Street protesters defy crackdown
Security forces fired at Sudanese protesters with bullets and tear gas Friday as thousands took to the streets despite a fierce crackdown that rights groups say has killed dozens of people this week. The regime of President Omar al-Bashir is trying to keep public anger over fuel price hikes from turning into an Arab Spring-style uprising against his 24-year rule. The marches in one of the world's poorest countries — where nearly 50 percent of population lives below the poverty line — have turned into the biggest domestic challenge yet faced by al-Bashir, who has so far been spared the sort of antiauthoritarian popular revolts seen around the Arab world. The unrest began Sunday in the town of Wad Madani when the government cut subsidies on fuel, causing prices to leap.
Official says troops caused mall collapse
Kenya's military caused the collapse of three floors of the Westgate mall in the deadly terrorist siege in Nairobi, a top-ranking official disclosed Friday, while the government urged patience with the pace of an investigation that has left key questions unanswered. The official spoke to the Associated Press on condition of anonymity because he was not authorized to divulge sensitive information.
Seven days after 67 people were killed in the attack on the upscale shopping center, there is still no clear word on the fate of dozens who have been reported missing and no details on the terrorists who carried it out.
The account of the roof collapse raises the possibility that the military may have caused the death of hostages in its rescue attempt. An undisclosed number of people are feared to be buried in the rubble.
Bush active again after heart procedure
Former President George W. Bush says he's feeling "pretty good" after undergoing a heart procedure last month and is able to go mountain biking and play golf.
"I'm a little more risk averse on the mountain bike, but I'm exercising," Bush said on Friday after kicking off the competitive portion of his golf tournament for military members wounded in Iraq and Afghanistan. This is the third year for the event.
On Aug. 6, Bush had a stent inserted after a blockage was discovered in an artery during his annual physical.
Harvard honors girl shot by Taliban
A Pakistani girl who survived an assassination attempt by the Taliban has been honored as Harvard University's humanitarian of the year.

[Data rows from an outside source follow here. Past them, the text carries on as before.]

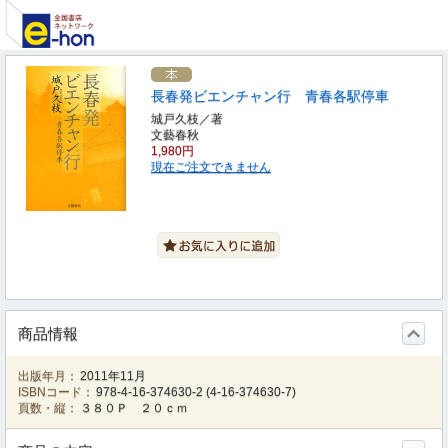
長春発ビエンチャン行 青春各駅停車
城戸久枝／著
文藝春秋
1,980円
現在ご注文できません
商品情報
出版年月：
2011年11月
ISBNコード：
978-4-16-374630-2
(
4-16-374630-7
)
頁数・縦：
３８０Ｐ ２０ｃｍ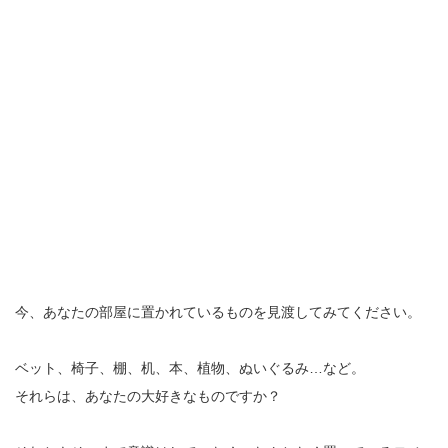
今、あなたの部屋に置かれているものを見渡してみてください。
ベット、椅子、棚、机、本、植物、ぬいぐるみ…など。
それらは、あなたの大好きなものですか？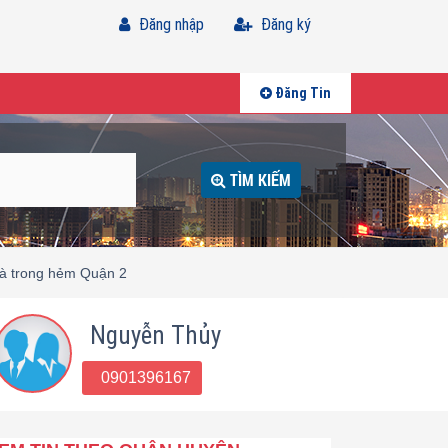
Đăng nhập
Đăng ký
Đăng Tin
TÌM KIẾM
à trong hẻm Quận 2
Nguyễn Thủy
0901396167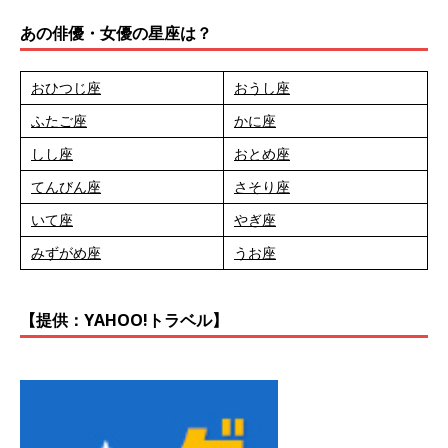
あの俳優・女優の星座は？
おひつじ座
おうし座
ふたご座
かに座
しし座
おとめ座
てんびん座
さそり座
いて座
やぎ座
みずがめ座
うお座
【提供：YAHOO!トラベル】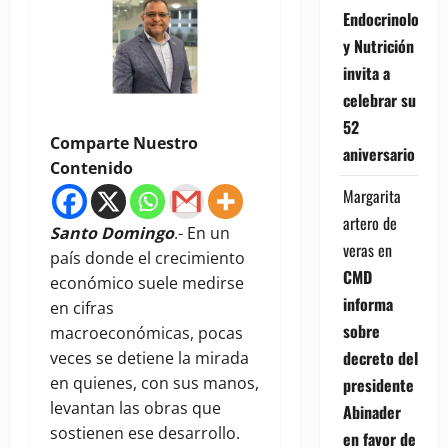
Endocrinología
y Nutrición
invita a
celebrar su
52
Comparte Nuestro
aniversario
Contenido
Margarita
artero de
Santo Domingo
.- En un
veras
en
país donde el crecimiento
CMD
económico suele medirse
informa
en cifras
sobre
macroeconómicas, pocas
decreto del
veces se detiene la mirada
en quienes, con sus manos,
presidente
levantan las obras que
Abinader
sostienen ese desarrollo.
en favor de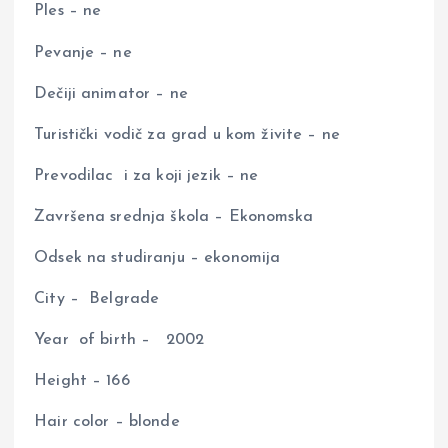
Ples – ne
Pevanje – ne
Dečiji animator – ne
Turistički vodič za grad u kom živite – ne
Prevodilac i za koji jezik – ne
Završena srednja škola – Ekonomska
Odsek na studiranju – ekonomija
City – Belgrade
Year of birth – 2002
Height – 166
Hair color – blonde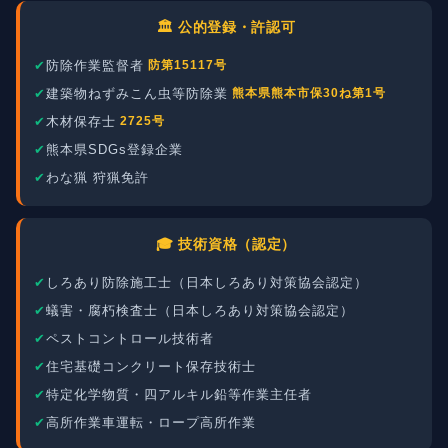
🏛️ 公的登録・許認可
防除作業監督者
防第15117号
建築物ねずみこん虫等防除業
熊本県熊本市保30ね第1号
木材保存士
2725号
熊本県SDGs登録企業
わな猟 狩猟免許
🎓 技術資格（認定）
しろあり防除施工士（日本しろあり対策協会認定）
蟻害・腐朽検査士（日本しろあり対策協会認定）
ペストコントロール技術者
住宅基礎コンクリート保存技術士
特定化学物質・四アルキル鉛等作業主任者
高所作業車運転・ロープ高所作業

Malala Yousafzai, an outspoken proponent for girls' education, was at Harvard on Friday to accept the 2013 Peter J. Gomes Humanitarian Award. Harvard president Drew Gilpin Faust said she was pleased to welcome Malala because of their shared interest in education.
Malala, 16, was shot in the head last October.
Washington: A former high-ranking official with the Environmental Protection Agency, John C. Beale, 64, pleaded guilty Friday to stealing nearly $900,000 from the agency over 13 years by failing to show up for work while falsely claiming to be working for the CIA and by filing bogus expenses.
Pakistan: Vital relief aid destined for a remote, earthquake stricken region in Pakistan reached desperate villagers only slowly on Friday, as insurgents attacked troops distributing it for a third day.
Russia: Greenpeace said Friday it will appeal Russian court rulings that sent its activists to jail for a protest at an offshore drilling platform in the arctic.
Anchorage, Alaska: Apple has disabled driving directions to the Fairbanks International Airport after a glitch in its maps app guided drivers to the edge of a runway instead of a terminal, airport spokeswoman Angie Spear said Friday.